DEV Community

Cover image for Testing Async Jobs and Queues End-to-End (Without sleep())
Smeet Gohel
Smeet Gohel

Posted on

Testing Async Jobs and Queues End-to-End (Without sleep())

Search the average backend test suite for sleep or wait_for and you'll find a depressing number of arbitrary numbers — 2, 5, sometimes 30.

Those numbers usually have a story behind them.

Someone wrote an asynchronous test that occasionally failed because a background job hadn't completed yet. To make it pass, they added a sleep(2).

A few months later, the infrastructure changed. The job occasionally took three seconds.

The test became flaky again.

Someone increased the timeout to five seconds.

Later, another environment was slower, so the timeout became thirty seconds.

Eventually, every asynchronous test in the suite was waiting far longer than necessary, pipelines became slower, and intermittent failures were dismissed as "just another flaky test."

If you've experienced this cycle, you're not alone.

Testing asynchronous systems is fundamentally different from testing synchronous APIs. The goal isn't to wait a fixed amount of time—it’s to detect when the expected outcome has actually happened.

Over the past few years, I've found that a few simple patterns eliminate most of the unnecessary sleeps while making asynchronous tests faster and far more reliable.

Here's the approach.


Why Async APIs Are Hard to Test

Unlike a synchronous REST endpoint, asynchronous workflows return before the real work has finished.

A typical request looks like this:

Client
   │
POST /orders
   │
   ▼
API
   │
Stores message
   │
Returns 202 Accepted
   │
───────────────
Background Worker
   │
Processes message
   │
Updates database
   │
Publishes event
   │
Clears cache
Enter fullscreen mode Exit fullscreen mode

Your API responds immediately.

The actual business logic happens later.

The test now has two responsibilities:

  1. Verify the request was accepted.
  2. Verify the background processing completed correctly.

That's where many teams reach for sleep().

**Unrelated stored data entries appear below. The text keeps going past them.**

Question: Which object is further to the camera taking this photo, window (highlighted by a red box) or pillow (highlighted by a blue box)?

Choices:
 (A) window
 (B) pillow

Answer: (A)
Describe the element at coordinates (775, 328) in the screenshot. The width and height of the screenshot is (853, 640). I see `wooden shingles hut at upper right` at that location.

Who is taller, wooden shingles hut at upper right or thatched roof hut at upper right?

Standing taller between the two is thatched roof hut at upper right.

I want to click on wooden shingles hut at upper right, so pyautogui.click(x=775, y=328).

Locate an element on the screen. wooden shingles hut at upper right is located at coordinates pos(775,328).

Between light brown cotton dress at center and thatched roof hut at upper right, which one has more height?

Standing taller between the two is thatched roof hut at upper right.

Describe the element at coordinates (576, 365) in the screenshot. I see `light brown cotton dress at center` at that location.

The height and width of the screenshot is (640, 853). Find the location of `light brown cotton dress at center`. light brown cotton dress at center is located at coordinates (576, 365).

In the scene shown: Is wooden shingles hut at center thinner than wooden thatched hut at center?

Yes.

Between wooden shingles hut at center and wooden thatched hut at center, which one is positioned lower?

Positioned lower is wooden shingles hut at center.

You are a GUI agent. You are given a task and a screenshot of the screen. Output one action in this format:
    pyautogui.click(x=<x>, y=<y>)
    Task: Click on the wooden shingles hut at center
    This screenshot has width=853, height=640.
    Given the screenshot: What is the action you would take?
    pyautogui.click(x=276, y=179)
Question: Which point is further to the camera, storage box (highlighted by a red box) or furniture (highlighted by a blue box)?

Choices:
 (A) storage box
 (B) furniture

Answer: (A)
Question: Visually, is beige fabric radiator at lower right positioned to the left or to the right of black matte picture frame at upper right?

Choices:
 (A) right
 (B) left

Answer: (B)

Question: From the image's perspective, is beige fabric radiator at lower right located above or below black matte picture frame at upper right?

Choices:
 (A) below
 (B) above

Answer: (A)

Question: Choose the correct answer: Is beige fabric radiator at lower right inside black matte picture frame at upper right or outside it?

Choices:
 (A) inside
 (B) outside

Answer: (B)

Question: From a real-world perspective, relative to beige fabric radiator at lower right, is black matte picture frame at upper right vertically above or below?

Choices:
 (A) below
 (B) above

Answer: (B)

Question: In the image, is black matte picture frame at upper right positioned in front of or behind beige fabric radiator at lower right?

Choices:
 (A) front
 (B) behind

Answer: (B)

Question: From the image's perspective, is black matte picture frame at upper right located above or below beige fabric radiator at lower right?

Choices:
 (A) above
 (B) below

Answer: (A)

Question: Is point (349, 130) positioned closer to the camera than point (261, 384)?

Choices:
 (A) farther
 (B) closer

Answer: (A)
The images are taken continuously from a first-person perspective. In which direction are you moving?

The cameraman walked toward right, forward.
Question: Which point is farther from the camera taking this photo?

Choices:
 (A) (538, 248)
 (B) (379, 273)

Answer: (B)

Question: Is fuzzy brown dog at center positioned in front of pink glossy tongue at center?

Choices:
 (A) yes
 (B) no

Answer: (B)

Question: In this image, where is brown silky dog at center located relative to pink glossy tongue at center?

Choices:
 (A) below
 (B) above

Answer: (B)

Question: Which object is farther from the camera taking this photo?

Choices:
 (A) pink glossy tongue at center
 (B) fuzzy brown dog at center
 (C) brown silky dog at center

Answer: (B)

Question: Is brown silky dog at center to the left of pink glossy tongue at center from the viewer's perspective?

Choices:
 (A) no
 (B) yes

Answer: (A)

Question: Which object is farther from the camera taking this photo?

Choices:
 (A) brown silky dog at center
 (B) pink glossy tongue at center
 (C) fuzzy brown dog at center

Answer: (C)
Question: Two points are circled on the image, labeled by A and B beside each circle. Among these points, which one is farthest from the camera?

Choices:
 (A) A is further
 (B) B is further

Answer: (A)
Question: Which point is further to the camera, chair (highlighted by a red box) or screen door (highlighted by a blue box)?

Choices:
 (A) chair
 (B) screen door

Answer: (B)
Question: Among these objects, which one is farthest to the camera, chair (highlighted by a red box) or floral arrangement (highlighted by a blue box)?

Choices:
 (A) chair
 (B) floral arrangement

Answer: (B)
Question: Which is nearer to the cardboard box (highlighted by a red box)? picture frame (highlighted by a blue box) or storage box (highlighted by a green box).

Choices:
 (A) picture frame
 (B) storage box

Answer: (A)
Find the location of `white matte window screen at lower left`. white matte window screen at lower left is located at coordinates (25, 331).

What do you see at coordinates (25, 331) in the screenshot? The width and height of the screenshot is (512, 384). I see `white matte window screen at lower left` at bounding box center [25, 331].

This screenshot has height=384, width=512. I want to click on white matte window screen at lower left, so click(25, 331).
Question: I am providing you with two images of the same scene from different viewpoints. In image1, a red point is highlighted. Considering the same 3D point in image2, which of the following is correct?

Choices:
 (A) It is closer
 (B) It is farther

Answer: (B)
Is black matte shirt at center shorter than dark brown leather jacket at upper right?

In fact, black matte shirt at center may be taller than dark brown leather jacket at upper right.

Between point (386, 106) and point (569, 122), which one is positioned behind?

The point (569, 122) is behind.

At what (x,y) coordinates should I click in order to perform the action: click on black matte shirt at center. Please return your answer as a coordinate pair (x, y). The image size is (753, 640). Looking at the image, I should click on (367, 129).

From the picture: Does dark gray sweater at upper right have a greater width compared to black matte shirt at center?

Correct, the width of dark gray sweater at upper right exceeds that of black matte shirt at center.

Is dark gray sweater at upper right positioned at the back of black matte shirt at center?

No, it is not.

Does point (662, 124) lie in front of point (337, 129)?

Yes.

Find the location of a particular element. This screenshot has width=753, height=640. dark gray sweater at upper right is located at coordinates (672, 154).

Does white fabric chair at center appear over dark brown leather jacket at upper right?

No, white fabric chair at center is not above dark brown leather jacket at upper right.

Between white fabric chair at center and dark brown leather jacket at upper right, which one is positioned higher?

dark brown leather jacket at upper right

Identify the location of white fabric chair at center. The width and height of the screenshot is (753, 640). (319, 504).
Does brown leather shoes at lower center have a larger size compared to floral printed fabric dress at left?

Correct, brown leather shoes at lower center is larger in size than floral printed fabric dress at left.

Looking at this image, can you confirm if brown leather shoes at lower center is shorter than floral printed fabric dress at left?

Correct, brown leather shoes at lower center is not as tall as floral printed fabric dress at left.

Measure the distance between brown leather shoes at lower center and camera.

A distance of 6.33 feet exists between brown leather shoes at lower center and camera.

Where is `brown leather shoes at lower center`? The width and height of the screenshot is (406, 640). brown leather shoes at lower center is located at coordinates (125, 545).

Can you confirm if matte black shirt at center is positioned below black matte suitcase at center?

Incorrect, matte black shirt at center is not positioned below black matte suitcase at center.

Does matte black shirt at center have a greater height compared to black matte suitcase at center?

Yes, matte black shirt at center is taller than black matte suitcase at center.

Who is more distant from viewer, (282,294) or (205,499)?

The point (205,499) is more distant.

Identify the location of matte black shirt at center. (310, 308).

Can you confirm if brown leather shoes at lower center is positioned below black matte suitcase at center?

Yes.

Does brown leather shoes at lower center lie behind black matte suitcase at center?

Why sleep() Is Almost Always the Wrong Tool

Consider this example:

await sleep(5000);

const order = await db.orders.findOne({
    id: orderId
});

expect(order.status).toBe("Completed");
Enter fullscreen mode Exit fullscreen mode

This works…

until it doesn't.

Problems include:

  • The job finishes in 200 ms, but the test still waits five seconds.
  • The job takes six seconds during peak load, and the test fails.
  • CI machines are slower than local development.
  • Multiple background jobs compete for resources.

The fixed delay becomes either:

  • Too short (flaky tests), or
  • Too long (slow pipelines).

Neither outcome is desirable.


Why Polling Beats Sleep

Instead of waiting for a fixed duration, wait for the condition you're expecting.

Conceptually:

Is the order completed?

No.

Wait briefly.

Check again.

Still no.

Wait briefly.

Check again.

Yes.

Continue immediately.
Enter fullscreen mode Exit fullscreen mode

The test finishes as soon as the condition becomes true.

Not one second later.


Polling Without Hammering the Database

One concern is excessive database traffic.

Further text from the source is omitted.